DFE analysis pipeline from Verta et al. (2021)

This repository contains the code and command lines for the re-sequencing calling pipeline and DFE analysis presented in Verta et al. (2021) (https://academic.oup.com/gbe/advance-article/doi/10.1093/gbe/evab059/6179807). The different analysis and preparation steps are contained in their own subdirectories which are outlined below in rough sequential order.

Contents

annotation/: containes the code for downloading the reference genome and coordinate files from NCBI, as well as code to calculate coordinates for sites without coordinates in the GFF file.

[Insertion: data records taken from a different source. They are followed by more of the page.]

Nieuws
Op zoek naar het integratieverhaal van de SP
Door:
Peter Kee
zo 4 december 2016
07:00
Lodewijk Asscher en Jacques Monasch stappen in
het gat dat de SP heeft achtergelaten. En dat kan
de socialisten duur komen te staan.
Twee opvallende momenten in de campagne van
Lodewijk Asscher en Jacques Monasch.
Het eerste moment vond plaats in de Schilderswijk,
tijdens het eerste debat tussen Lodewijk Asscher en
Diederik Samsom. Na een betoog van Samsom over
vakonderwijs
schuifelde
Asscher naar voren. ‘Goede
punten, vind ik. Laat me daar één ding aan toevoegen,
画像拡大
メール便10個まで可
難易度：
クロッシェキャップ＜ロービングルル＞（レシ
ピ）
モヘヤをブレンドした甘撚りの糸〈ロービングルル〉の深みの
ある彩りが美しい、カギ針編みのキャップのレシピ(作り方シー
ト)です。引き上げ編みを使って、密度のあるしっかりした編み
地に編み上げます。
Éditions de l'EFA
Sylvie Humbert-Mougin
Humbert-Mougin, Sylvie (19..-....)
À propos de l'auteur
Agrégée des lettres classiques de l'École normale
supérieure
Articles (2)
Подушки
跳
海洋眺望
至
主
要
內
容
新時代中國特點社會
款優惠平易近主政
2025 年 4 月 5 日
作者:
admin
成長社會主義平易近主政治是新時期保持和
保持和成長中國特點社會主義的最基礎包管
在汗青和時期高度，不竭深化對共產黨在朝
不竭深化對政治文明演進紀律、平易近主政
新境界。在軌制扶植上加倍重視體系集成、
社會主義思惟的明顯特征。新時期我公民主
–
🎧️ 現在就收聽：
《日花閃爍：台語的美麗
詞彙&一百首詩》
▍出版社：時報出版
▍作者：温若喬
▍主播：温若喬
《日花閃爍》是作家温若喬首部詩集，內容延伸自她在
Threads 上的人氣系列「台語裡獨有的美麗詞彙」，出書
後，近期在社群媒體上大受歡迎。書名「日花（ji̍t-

genome_alignment/: pipeline for 9 species whole genome alignment - used for polarising SNPs and calculating divergence in order to calculate alpha.

read_mapping/: steps for downloading the raw reads from Barson et al. (2015) and mapping to the reference genome.

training_set/: initial SAMtools and GATK calling to produce a training set for the main GATK calling.

variant_calling/: GATK SNP calling pipeline and generation of callable sites FASTA file.

sfs/: Pipeline to extract frequency data and number of callable sites for different sequence contexts per gene.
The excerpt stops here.